* _DATA FOR PROCESSING_
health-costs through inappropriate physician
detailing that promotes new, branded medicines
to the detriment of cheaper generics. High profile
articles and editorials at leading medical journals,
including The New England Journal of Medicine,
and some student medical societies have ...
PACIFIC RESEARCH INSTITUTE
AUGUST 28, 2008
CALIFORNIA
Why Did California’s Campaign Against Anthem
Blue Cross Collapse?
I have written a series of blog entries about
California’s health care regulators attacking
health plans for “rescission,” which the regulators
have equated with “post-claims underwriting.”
---
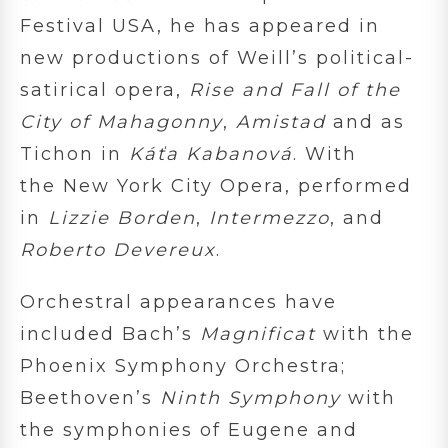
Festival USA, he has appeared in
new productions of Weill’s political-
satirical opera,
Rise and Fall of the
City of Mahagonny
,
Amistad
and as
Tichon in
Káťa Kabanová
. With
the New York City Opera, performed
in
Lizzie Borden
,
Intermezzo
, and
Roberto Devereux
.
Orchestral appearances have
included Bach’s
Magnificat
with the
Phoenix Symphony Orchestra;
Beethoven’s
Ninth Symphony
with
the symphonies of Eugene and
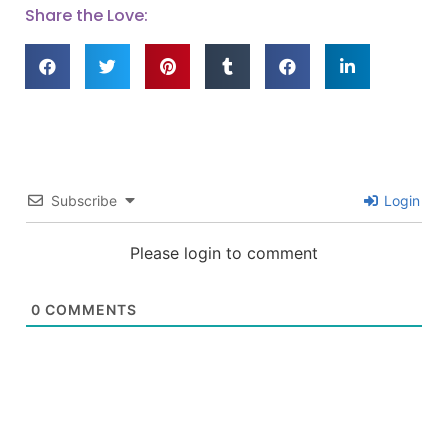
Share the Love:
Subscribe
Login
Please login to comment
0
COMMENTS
--
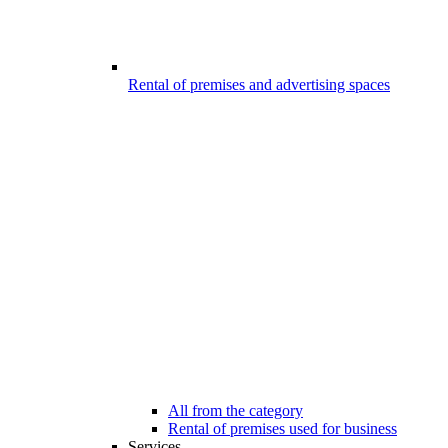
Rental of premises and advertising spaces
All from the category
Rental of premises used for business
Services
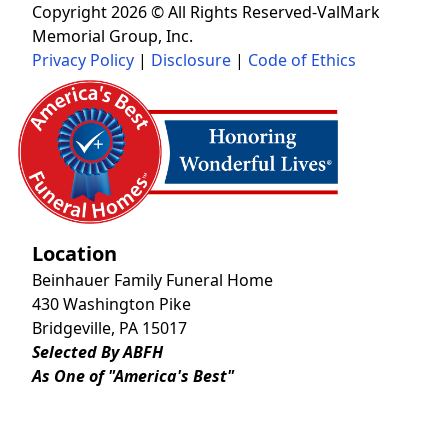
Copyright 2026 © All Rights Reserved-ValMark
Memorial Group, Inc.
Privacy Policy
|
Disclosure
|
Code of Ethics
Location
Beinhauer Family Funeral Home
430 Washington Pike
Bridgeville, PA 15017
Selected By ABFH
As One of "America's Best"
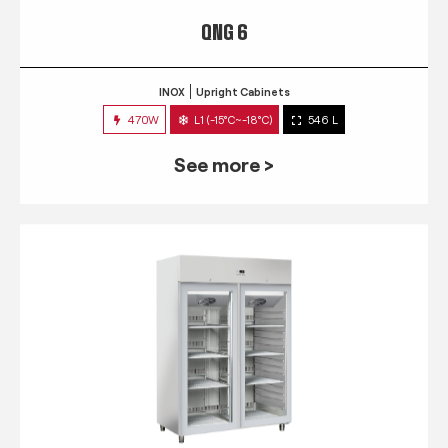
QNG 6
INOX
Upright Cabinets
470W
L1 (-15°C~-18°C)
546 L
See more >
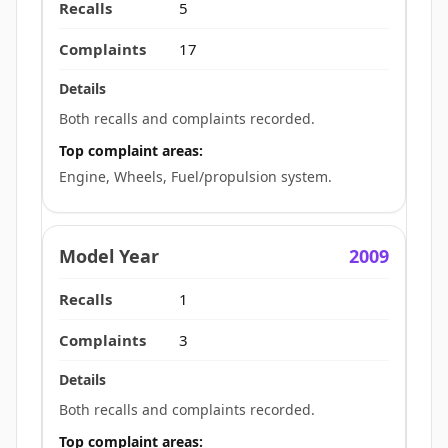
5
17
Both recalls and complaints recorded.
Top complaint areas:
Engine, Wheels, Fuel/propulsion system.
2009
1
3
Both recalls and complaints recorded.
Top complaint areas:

* _YOUR TASK_
Taking the line with "health-costs through inappropriate physician" as the first and the line with "have equated with" as the last, retype that stretch of the data above exactly, with no other lines.

* _YOUR RESPONSE_
health-costs through inappropriate physician
detailing that promotes new, branded medicines
to the detriment of cheaper generics. High profile
articles and editorials at leading medical journals,
including The New England Journal of Medicine,
and some student medical societies have ...
PACIFIC RESEARCH INSTITUTE
AUGUST 28, 2008
CALIFORNIA
Why Did California’s Campaign Against Anthem
Blue Cross Collapse?
I have written a series of blog entries about
California’s health care regulators attacking
health plans for “rescission,” which the regulators
have equated with “post-claims underwriting.”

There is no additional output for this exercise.